[Document layout detection data]

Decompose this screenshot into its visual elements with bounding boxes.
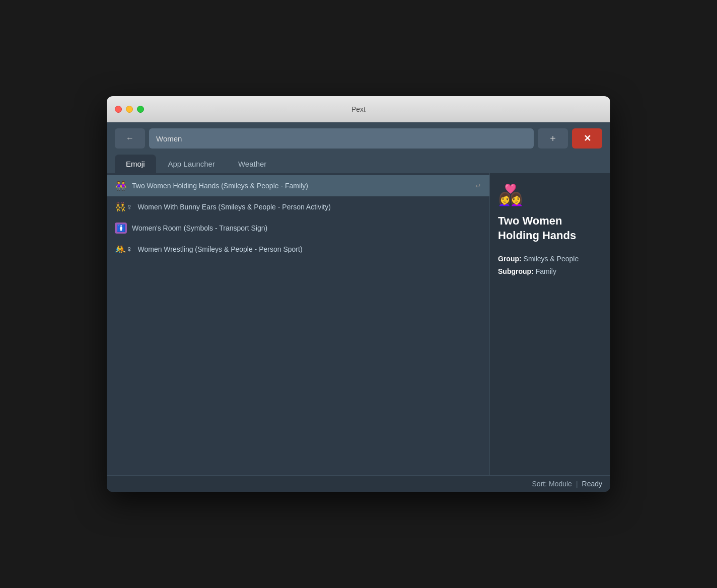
results-list[interactable]: 👭 Two Women Holding Hands (Smileys & Peo… [107, 173, 489, 475]
window-title: Pext [351, 105, 366, 113]
separator: | [576, 480, 578, 488]
group-label: Group: Smileys & People [498, 255, 579, 263]
tab-app-launcher[interactable]: App Launcher [157, 155, 226, 173]
detail-meta: Group: Smileys & People Subgroup: Family [498, 253, 602, 278]
tabs-bar: Emoji App Launcher Weather [107, 155, 610, 173]
tab-weather[interactable]: Weather [227, 155, 277, 173]
result-item[interactable]: 🤼♀️ Women Wrestling (Smileys & People - … [107, 239, 489, 260]
app-window: Pext ← + ✕ Emoji App Launcher Weather 👭 … [107, 96, 610, 492]
result-emoji: 👯♀️ [115, 201, 133, 212]
minimize-button[interactable] [126, 106, 133, 113]
maximize-button[interactable] [137, 106, 144, 113]
result-emoji: 🤼♀️ [115, 244, 133, 255]
toolbar: ← + ✕ [107, 122, 610, 155]
search-input[interactable] [149, 128, 534, 149]
result-label: Two Women Holding Hands (Smileys & Peopl… [132, 182, 470, 190]
sort-label: Sort: Module [532, 480, 572, 488]
detail-title: Two Women Holding Hands [498, 214, 602, 243]
traffic-lights [115, 106, 144, 113]
result-item[interactable]: 🚺 Women's Room (Symbols - Transport Sign… [107, 217, 489, 239]
statusbar: Sort: Module | Ready [107, 475, 610, 492]
result-label: Women With Bunny Ears (Smileys & People … [138, 203, 482, 211]
add-button[interactable]: + [538, 128, 568, 149]
result-label: Women's Room (Symbols - Transport Sign) [132, 224, 481, 232]
titlebar: Pext [107, 96, 610, 122]
tab-emoji[interactable]: Emoji [115, 155, 156, 173]
result-emoji: 👭 [115, 180, 127, 191]
enter-icon: ↵ [475, 182, 481, 190]
close-button[interactable] [115, 106, 122, 113]
result-label: Women Wrestling (Smileys & People - Pers… [138, 245, 482, 253]
result-emoji: 🚺 [115, 223, 127, 234]
close-x-button[interactable]: ✕ [572, 128, 602, 149]
result-item[interactable]: 👭 Two Women Holding Hands (Smileys & Peo… [107, 175, 489, 196]
detail-panel: 👩‍❤️‍👩 Two Women Holding Hands Group: Sm… [489, 173, 610, 475]
subgroup-label: Subgroup: Family [498, 267, 556, 275]
content-area: 👭 Two Women Holding Hands (Smileys & Peo… [107, 173, 610, 475]
ready-status: Ready [582, 480, 602, 488]
detail-emoji: 👩‍❤️‍👩 [498, 183, 602, 207]
back-button[interactable]: ← [115, 128, 145, 149]
result-item[interactable]: 👯♀️ Women With Bunny Ears (Smileys & Peo… [107, 196, 489, 217]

• Exercise instructions: Restate each entry word for word, leaving out any pictures.

• Task output:
Decompose this screenshot into its visual elements with bounding boxes.
results-list[interactable]: 👭 Two Women Holding Hands (Smileys & Peo… [107, 173, 489, 475]
window-title: Pext [351, 105, 366, 113]
separator: | [576, 480, 578, 488]
group-label: Group: Smileys & People [498, 255, 579, 263]
tab-app-launcher[interactable]: App Launcher [157, 155, 226, 173]
detail-meta: Group: Smileys & People Subgroup: Family [498, 253, 602, 278]
tabs-bar: Emoji App Launcher Weather [107, 155, 610, 173]
tab-weather[interactable]: Weather [227, 155, 277, 173]
result-item[interactable]: 🤼♀️ Women Wrestling (Smileys & People - … [107, 239, 489, 260]
app-window: Pext ← + ✕ Emoji App Launcher Weather 👭 … [107, 96, 610, 492]
result-emoji: 👯♀️ [115, 201, 133, 212]
minimize-button[interactable] [126, 106, 133, 113]
maximize-button[interactable] [137, 106, 144, 113]
result-emoji: 🤼♀️ [115, 244, 133, 255]
toolbar: ← + ✕ [107, 122, 610, 155]
search-input[interactable] [149, 128, 534, 149]
result-label: Two Women Holding Hands (Smileys & Peopl… [132, 182, 470, 190]
sort-label: Sort: Module [532, 480, 572, 488]
detail-title: Two Women Holding Hands [498, 214, 602, 243]
traffic-lights [115, 106, 144, 113]
result-item[interactable]: 🚺 Women's Room (Symbols - Transport Sign… [107, 217, 489, 239]
statusbar: Sort: Module | Ready [107, 475, 610, 492]
result-label: Women With Bunny Ears (Smileys & People … [138, 203, 482, 211]
add-button[interactable]: + [538, 128, 568, 149]
result-label: Women's Room (Symbols - Transport Sign) [132, 224, 481, 232]
titlebar: Pext [107, 96, 610, 122]
tab-emoji[interactable]: Emoji [115, 155, 156, 173]
result-emoji: 👭 [115, 180, 127, 191]
enter-icon: ↵ [475, 182, 481, 190]
close-button[interactable] [115, 106, 122, 113]
result-label: Women Wrestling (Smileys & People - Pers… [138, 245, 482, 253]
result-emoji: 🚺 [115, 223, 127, 234]
close-x-button[interactable]: ✕ [572, 128, 602, 149]
result-item[interactable]: 👭 Two Women Holding Hands (Smileys & Peo… [107, 175, 489, 196]
detail-panel: 👩‍❤️‍👩 Two Women Holding Hands Group: Sm… [489, 173, 610, 475]
subgroup-label: Subgroup: Family [498, 267, 556, 275]
content-area: 👭 Two Women Holding Hands (Smileys & Peo… [107, 173, 610, 475]
ready-status: Ready [582, 480, 602, 488]
detail-emoji: 👩‍❤️‍👩 [498, 183, 602, 207]
back-button[interactable]: ← [115, 128, 145, 149]
result-item[interactable]: 👯♀️ Women With Bunny Ears (Smileys & Peo… [107, 196, 489, 217]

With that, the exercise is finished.